Only the lines with "Fire" in them need to be copied from the listing.

> **Data provided**:
-- -- --
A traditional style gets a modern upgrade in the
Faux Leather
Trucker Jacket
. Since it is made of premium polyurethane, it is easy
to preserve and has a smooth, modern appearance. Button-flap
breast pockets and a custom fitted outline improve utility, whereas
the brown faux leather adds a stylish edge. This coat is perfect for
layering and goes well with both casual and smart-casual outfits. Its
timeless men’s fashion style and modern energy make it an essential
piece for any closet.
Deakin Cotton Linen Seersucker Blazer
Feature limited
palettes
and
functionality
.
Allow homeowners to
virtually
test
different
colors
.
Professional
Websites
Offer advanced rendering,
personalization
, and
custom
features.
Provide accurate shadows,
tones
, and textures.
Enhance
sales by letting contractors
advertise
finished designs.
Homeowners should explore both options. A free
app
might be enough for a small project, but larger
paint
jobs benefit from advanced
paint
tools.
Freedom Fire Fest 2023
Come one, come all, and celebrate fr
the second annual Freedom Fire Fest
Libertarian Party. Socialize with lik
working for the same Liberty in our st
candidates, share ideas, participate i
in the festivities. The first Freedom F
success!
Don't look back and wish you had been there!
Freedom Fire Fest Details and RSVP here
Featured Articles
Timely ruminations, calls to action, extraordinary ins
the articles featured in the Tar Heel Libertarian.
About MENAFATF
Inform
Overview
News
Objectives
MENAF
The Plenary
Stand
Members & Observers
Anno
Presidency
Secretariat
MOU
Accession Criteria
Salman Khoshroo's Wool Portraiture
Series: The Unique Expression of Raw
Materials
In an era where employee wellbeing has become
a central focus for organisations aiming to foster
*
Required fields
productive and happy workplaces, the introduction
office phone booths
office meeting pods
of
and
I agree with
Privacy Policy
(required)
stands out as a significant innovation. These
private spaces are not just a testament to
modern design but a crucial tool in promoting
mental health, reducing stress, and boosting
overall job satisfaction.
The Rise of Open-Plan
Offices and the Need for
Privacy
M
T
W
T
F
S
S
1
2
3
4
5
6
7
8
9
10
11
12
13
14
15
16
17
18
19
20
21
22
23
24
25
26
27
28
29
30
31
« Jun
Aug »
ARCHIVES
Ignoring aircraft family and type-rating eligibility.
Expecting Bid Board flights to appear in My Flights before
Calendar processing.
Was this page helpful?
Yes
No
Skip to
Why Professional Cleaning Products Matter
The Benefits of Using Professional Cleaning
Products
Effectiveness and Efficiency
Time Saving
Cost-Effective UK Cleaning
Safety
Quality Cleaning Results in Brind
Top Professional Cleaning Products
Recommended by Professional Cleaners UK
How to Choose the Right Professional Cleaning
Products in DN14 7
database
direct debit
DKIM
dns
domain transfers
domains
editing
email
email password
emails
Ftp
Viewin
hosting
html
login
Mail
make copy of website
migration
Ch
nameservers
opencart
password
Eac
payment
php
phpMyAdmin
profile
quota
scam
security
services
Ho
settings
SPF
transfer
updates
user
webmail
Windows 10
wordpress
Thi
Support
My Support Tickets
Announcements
-- -- --
> **Response area**:
Freedom Fire Fest 2023
the second annual Freedom Fire Fest
Freedom Fire Fest Details and RSVP here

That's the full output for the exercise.